Bir Kuru Ekmek

Bekir yatakta dönüp durdu. Yıllardır yalnız yattığı yatak bile dar gelmeye başlamıştı. Ne uyurken ne de uyanıkken hiçbir yere sığamıyordu. Dönüp durdukça altındaki somya gıcırdıyor, kadın elinin değmediği belli grileşmiş çarşaf bedenine dolanıyordu. Yorgundu. Zehra olsaydı şimdi, sırtını bir güzel ovar, sıcacık çay bardağını eline tutuşturur, denizde nasıl lüfer peşinde koştuğunu dinlerdi… kim bilir kaçıncı kez. Gitmişti Zehra. Onu yoksun, yorgun bırakıp gitmişti… İki veletle bir başına kalakalmıştı. Hain, diye düşündü. Onu böyle perişan ettiği için hırslandı Zehra’ya. Yok tek çocuk olmazmış, yok bir de kızları olsaymış… Karı milleti işte, bildiğini okuyordu. Olmayan canıyla çocuk doğurmaya kalkınca dayanamamıştı yüreciği… Kendin göçüp gittin, beni de bu veletleri de perişan ettin, diye söylendi kendi kendine. Fatma’nın mırıltıları gelmeye başladı kulağına. Duymak istemedi, kızının uyanırken çıkardığı mırıltıları. Onun doğuracağım diye can vermişti Zehra’sı. Murat ilgilenir, dedi kendi kendine. Bu yorgunlukla kalkıp bir de çocuk mu bakacaktı yani.
Murat sekiz yaşında, derin uykuda. Sabah rüyasında bir gün önce aşağı mahalleye attığı iki golü görüyor. Bir de kaçırdığı var ki… Olsun, atacak yine gollerini, kaçırmayacak bir dahaki sefere. Murat top peşinde, duymadı Fatma’nın mırıltılarını…
Fatma, üç yaşında, çelimsiz, iri mavi gözleri, tüm yüzüne yayılmış kirpikleri var. Uyandı, karnı aç.

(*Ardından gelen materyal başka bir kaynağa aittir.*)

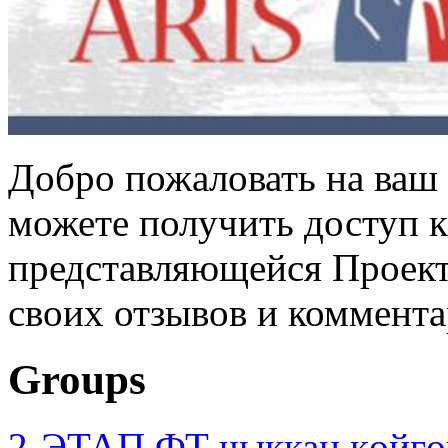
Добро пожаловать на ваш 
можете получить доступ 
представляющейся Проек
своих отзывов и коммент
Groups
2-ЭТАП ФТ чыккан көйгө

Kapıya bakıyor ama gelen giden yok. Bir kuru ekmek verseler eline, razı, zaten çok seviyor kuru ekmeği. Midesi kazınmaya başladı Fatma’nın, bastı çığlığı, sonra başladı ağlamaya.
Murat’a ninni gibi geldi, arkasını dönüp top peşinde koşmaya devam etti. Bekir çığlıkla irkildi ve bitimsiz ağlamalarla zıvanadan çıktı. Sus ulan, diye fırladı yataktan. Çarşaf, yorgan ne varsa bacaklarına dolandı. Daha sinirlendi, delirdi sanki bir tekme savurup kurtardı kendini. Attığı her adım döşemeleri inletti. Fatma aniden susuverdi, Murat maçtan kopup uyanıverdi. Bekir girdiği hışımla çıktı çocukları odasından ellerine baka baka, duvara bir yumruk savurdu.
Fatma’nın küçücük yanağında Bekir’in kocaman, nasırlı sağ eli. Acımış, acıtmış. Fatma’nın burnunda kan, incecik, sızmış, feryadına karışmış. Murat, Fatma’yı kaptı yatağından, kucağında, koşar adım mutfağa sakladı ikisini. Çığlıkları kulaklarını yaktı. Akşamdan kalan ekmeğin ucunu koparıp Fatma’nın acısını sağalttı. Sustu Fatma, kıpkırmızı yüzü, ıslak kirpikleriyle gülümseyerek ağabeyine unuttu ilk dayağın acısını.
29.10.2010

Yorumlar

Bu blogdaki popüler yayınlar

Okumak ya da Okumamak: "Kayıp Zamanın İzinde"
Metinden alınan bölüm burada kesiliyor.